@KJ4 So I'm just going to get some of the cable and install it myself before they arrive rather than trying to pull a co-ax through a duct.
Unless you can get VM-supplied coax, then you may be inviting problems. RG6 doesn't have any meaningful specification these days other than being a catchall term for 75 ohm coax. Because of the wide range of frequencies that cable internet uses, it is far more susceptible to radio frequency noise ingress. Ordinary "RG6" coax or even "satellite grade" coax may be inadequately screened, and if that happens it will harm speeds and possibly reliability. Some is suitable, much of it is not. Any supplier claims of "VM compatible" or "suitable for cable TV" should be taken in the same way as any Boris promise.
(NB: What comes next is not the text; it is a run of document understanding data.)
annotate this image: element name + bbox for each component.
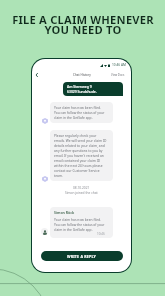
button[interactable]: Am Sternweg 9 63029 Sundshude. (63, 82, 123, 96)
staticText: FILE A CLAIM WHENEVER YOU NEED TO (12, 12, 154, 38)
button[interactable]: View Docs (111, 73, 125, 77)
staticText: 08.10.2021 (73, 186, 90, 190)
staticText: 10:46 (97, 232, 105, 236)
staticText: Simon joined the chat (65, 191, 98, 195)
staticText: Your claim has now been filed. You can f… (54, 105, 105, 120)
staticText: Please regularly check your emails. We w… (54, 133, 107, 178)
button[interactable]: Please regularly check your emails. We w… (50, 130, 113, 181)
staticText: Am Sternweg 9 63029 Sundshude. (67, 84, 97, 94)
button[interactable]: WRITE A REPLY (41, 251, 123, 261)
staticText: Your claim has now been filed. You can f… (54, 217, 105, 232)
staticText: 10:46 AM (112, 63, 127, 67)
button[interactable]: Back (32, 71, 42, 79)
staticText: View Docs (111, 73, 125, 77)
button[interactable]: Simon Röck (50, 207, 113, 238)
staticText: Chat History (73, 73, 91, 77)
staticText: Simon Röck (54, 210, 75, 215)
staticText: WRITE A REPLY (67, 254, 97, 259)
button[interactable]: Your claim has now been filed. You can f… (50, 102, 113, 123)
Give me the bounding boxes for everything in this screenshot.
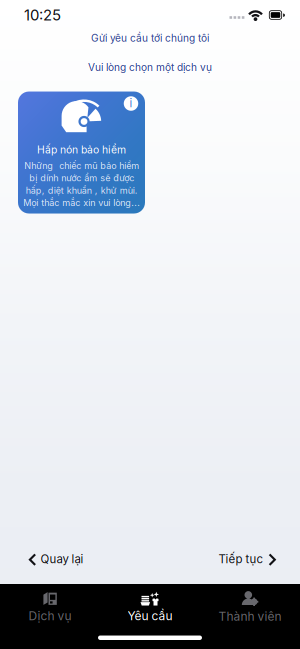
button[interactable]: Quay lại bbox=[24, 546, 88, 572]
button[interactable]: Thành viên bbox=[200, 584, 300, 628]
staticText: Gửi yêu cầu tới chúng tôi bbox=[91, 32, 209, 44]
staticText: Tiếp tục bbox=[218, 552, 263, 566]
button[interactable]: Yêu cầu bbox=[100, 584, 200, 627]
staticText: Yêu cầu bbox=[128, 608, 172, 623]
staticText: 10:25 bbox=[24, 6, 61, 24]
button[interactable]: i bbox=[18, 92, 145, 214]
button[interactable]: Dịch vụ bbox=[0, 584, 100, 627]
staticText: Hấp nón bảo hiểm bbox=[37, 144, 126, 156]
button[interactable]: Tiếp tục bbox=[214, 546, 280, 572]
staticText: Quay lại bbox=[41, 552, 84, 566]
staticText: Những chiếc mũ bảo hiểm bị dính nước ẩm … bbox=[23, 160, 140, 208]
staticText: Dịch vụ bbox=[28, 608, 72, 623]
button[interactable]: Thông tin dịch vụ bbox=[120, 92, 142, 114]
staticText: i bbox=[130, 96, 132, 110]
staticText: Thành viên bbox=[218, 609, 282, 624]
staticText: Vui lòng chọn một dịch vụ bbox=[88, 61, 212, 74]
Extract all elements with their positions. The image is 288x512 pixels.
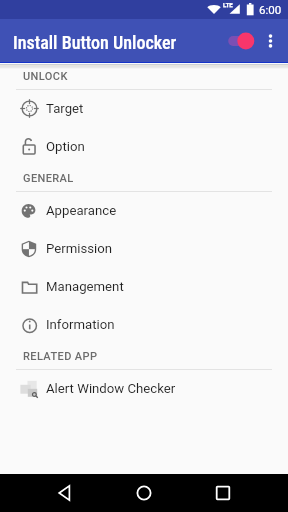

Obviously, if you can get VM supplied cable, and you are competent to make very high quality terminations the technical concerns do not apply, but even so the VM technician who does the installation SHOULD be very suspicious when they arrive, because company policy (and the T&Cs of your contract) is not to allow customers to supply their own cable or make changes on the RF side of things, based on long experience of uncovering problems due to this. I'd suggest leaving the coax cabling to the VM technician, and either put in a conduit with easy surface access, or a pull rope for cable. The technician should fit the hub where you want and supply and run the necessary cabling (and don't let them insist they can't do that, it's their job to install where the customer requests).
In terms of the new build handbook, that's what VM demand of housebuilders. What they themselves do is rarely anything like as professional, and occasionally to the standards of DIY SOS.